Dari 150 kasus yang ditelitinya sejak 2019 lalu, hanya sebesar 37 kasus atau 25% persoalan konflik tanah yang dibawa ke pengadilan. Mayoritas sejumlah 109 kasus atau sebesar 73% masyarakat memilih untuk melakukan mediasi dan fasilitasi.
"Maksudnya praktiknya cenderung tidak ke arah merealisasikan hak mereka tapi ke arah memperbaiki situasi tawaran mereka sendiri," lanjutnya.
Ward mengatakan bahwa upaya masyarakat melakukan mediasi membutuhkan dukungan dari politisi lokal. Maka, peran pemerintah daerah sangat penting dalam upaya masyarakat mengupayakan haknya.
Peneliti sekaligus tim penulis lainnya, Afrizal, menerangkan bahwa hasil mekanisme resolusi konflik yang sudah berjalan tidak efektif. Meskipun masyarakat cenderung menempuh cara mediasi, hasil akhir kesepakatan tidak diimplementasikan secara serius. Dari seluruh total kasus, 68% tidak berhasil mengajukan tuntutannya.
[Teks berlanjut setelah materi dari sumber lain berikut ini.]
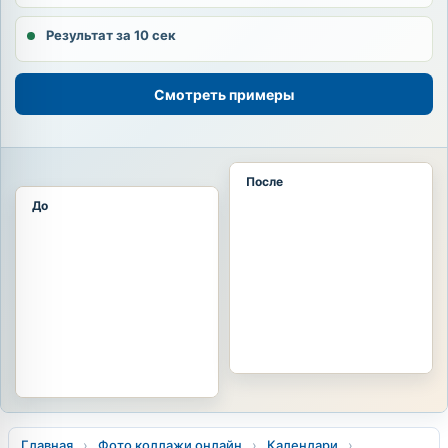
Результат за 10 сек
Смотреть примеры
После
До
Главная
›
Фото коллажи онлайн
›
Календари
›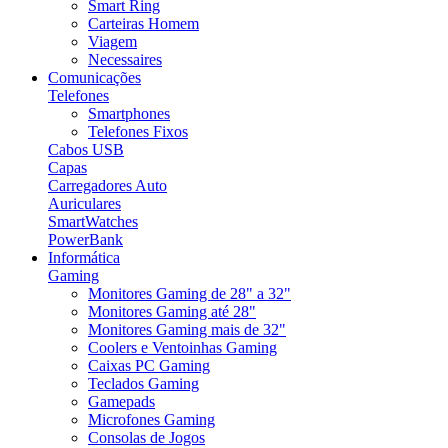
Smart Ring
Carteiras Homem
Viagem
Necessaires
Comunicações
Telefones
Smartphones
Telefones Fixos
Cabos USB
Capas
Carregadores Auto
Auriculares
SmartWatches
PowerBank
Informática
Gaming
Monitores Gaming de 28" a 32"
Monitores Gaming até 28"
Monitores Gaming mais de 32"
Coolers e Ventoinhas Gaming
Caixas PC Gaming
Teclados Gaming
Gamepads
Microfones Gaming
Consolas de Jogos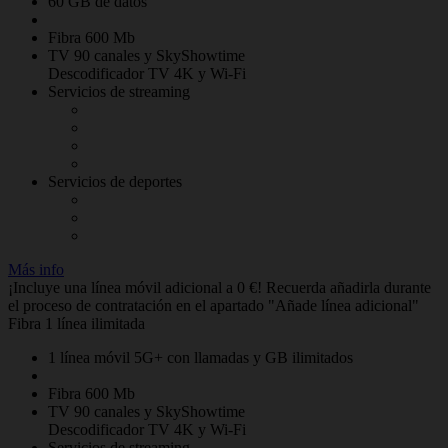
60 GB de datos
Fibra 600 Mb
TV 90 canales y SkyShowtime
Descodificador TV 4K y Wi-Fi
Servicios de streaming
Servicios de deportes
Más info
¡Incluye una línea móvil adicional a 0 €! Recuerda añadirla durante
el proceso de contratación en el apartado "Añade línea adicional"
Fibra 1 línea ilimitada
1 línea móvil 5G+ con llamadas y GB ilimitados
Fibra 600 Mb
TV 90 canales y SkyShowtime
Descodificador TV 4K y Wi-Fi
Servicios de streaming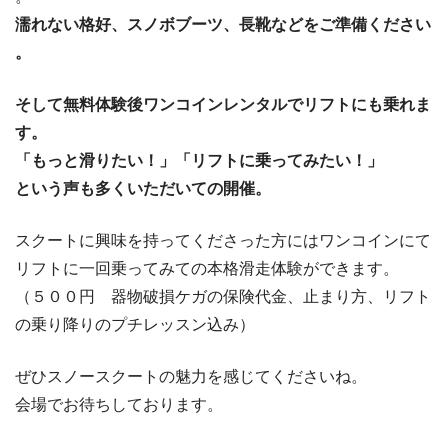
濡れない格好、スノボブーツ、長靴などをご準備ください
。
そして無料体験後ワンコインレンタルでリフトにも乗れま
す。
「もっと滑りたい！」「リフトに乗ってみたい！」
という声も多くいただいての開催。
スクートに興味を持ってくださった方にはワンコインにて
リフトに一回乗ってみての本格滑走体験ができます。
（５００円 器物破損ケガの保険代金、止まり方、リフト
の乗り降りのプチレッスン込み）
ぜひスノースクートの魅力を感じてくださいね。
会場でお待ちしております。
Afrizal juga menyebutkan bahwa upaya penyelesaian konflik baru harus dilakukan. Keterlibatan pemerintah diperlukan untuk membantu masyarakat mendapat hak atas tanahnya.
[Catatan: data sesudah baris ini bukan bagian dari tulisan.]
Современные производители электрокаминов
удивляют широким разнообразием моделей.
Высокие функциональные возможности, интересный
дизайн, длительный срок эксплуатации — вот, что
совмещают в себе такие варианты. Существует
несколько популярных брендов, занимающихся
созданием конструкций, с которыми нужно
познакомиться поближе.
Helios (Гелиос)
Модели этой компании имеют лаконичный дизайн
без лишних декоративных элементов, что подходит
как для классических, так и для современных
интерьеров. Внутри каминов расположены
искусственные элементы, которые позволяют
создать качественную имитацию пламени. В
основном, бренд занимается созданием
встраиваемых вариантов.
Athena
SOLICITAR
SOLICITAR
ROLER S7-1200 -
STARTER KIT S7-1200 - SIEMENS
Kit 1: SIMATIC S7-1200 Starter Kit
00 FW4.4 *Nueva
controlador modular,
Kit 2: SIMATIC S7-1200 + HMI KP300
"Kami mengusulkan di tingkat provinsi, daerah, membentuk badan-badan untuk mediasi. Belum ada gerakan nasional untuk mendirikan itu. Kami mengharapkan pemerintah lebih peduli," ucapnya.
Perizinan Hak Guna Usaha (HGU) yang diberikan pemerintah kepada perusahaan juga harus dengan asas keterbukaan. Ini untuk melihat sejauh mana dan apa-apa saja upaya perusahaan dalam mengelola tanah negara.
"Bagi kami penting untuk transparan. Kami mengharapkan pemerintah betul-betul mendorong perusahaan untuk memenuhi hak warga negara memperoleh persetujuan ketika tanah-tanah mereka dipergunakan untuk berbagai proyek. Indonesia lemah soal ini, perlu perbaikan," pungkasnya.